Exercise material:
□ □ □
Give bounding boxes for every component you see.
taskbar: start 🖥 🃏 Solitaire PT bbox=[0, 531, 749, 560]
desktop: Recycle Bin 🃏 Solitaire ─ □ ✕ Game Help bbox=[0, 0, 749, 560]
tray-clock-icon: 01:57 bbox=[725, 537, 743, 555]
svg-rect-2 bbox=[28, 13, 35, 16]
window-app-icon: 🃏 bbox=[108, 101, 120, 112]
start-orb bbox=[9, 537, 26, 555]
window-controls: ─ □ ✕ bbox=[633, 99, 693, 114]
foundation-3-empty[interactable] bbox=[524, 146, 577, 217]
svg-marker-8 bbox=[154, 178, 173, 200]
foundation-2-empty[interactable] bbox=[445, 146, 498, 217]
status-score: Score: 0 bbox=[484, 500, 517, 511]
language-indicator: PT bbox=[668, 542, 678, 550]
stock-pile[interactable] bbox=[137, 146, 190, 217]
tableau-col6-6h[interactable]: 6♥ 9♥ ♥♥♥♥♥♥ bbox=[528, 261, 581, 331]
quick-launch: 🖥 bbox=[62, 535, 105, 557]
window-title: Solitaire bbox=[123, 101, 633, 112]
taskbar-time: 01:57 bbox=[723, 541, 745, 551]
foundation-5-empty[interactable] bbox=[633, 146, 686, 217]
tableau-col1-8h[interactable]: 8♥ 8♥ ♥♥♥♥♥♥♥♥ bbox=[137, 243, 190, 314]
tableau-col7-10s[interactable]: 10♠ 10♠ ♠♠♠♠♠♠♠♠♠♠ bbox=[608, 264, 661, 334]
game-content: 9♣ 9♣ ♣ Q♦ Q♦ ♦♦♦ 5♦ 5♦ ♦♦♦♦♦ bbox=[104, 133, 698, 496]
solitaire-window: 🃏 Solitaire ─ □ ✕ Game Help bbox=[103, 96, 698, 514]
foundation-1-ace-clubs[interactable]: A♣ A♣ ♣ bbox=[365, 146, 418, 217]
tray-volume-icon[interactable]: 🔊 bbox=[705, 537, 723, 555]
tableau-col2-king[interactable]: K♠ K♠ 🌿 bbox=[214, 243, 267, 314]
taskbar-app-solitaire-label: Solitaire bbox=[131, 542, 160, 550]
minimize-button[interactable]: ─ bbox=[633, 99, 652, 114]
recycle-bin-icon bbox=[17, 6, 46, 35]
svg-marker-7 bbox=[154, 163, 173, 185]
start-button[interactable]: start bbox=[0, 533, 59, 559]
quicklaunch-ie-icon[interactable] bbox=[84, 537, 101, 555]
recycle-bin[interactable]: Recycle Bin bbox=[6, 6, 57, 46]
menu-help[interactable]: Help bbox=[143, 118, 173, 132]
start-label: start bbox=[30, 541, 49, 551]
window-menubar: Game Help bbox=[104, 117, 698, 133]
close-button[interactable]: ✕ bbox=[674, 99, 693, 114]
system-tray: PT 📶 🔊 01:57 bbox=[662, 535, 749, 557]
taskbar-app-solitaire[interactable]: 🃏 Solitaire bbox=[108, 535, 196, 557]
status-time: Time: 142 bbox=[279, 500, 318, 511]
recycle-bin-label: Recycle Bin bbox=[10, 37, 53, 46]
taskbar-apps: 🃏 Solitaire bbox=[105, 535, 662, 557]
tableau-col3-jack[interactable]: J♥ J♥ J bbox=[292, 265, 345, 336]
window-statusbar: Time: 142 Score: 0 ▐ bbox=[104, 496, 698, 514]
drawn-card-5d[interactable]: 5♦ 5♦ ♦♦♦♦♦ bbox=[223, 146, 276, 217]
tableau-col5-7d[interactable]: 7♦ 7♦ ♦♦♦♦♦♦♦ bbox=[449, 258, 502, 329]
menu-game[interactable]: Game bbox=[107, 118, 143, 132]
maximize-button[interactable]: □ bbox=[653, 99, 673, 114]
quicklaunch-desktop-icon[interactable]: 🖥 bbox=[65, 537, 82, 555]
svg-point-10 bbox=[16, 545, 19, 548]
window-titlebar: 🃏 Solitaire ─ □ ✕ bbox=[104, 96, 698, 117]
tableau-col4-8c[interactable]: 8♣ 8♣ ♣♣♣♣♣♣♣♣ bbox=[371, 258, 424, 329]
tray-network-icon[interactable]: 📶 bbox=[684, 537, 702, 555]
□ □ □
Task goal: Tally how many lines include "desktop" in the listing above; reply with the number only.

Task solution: 2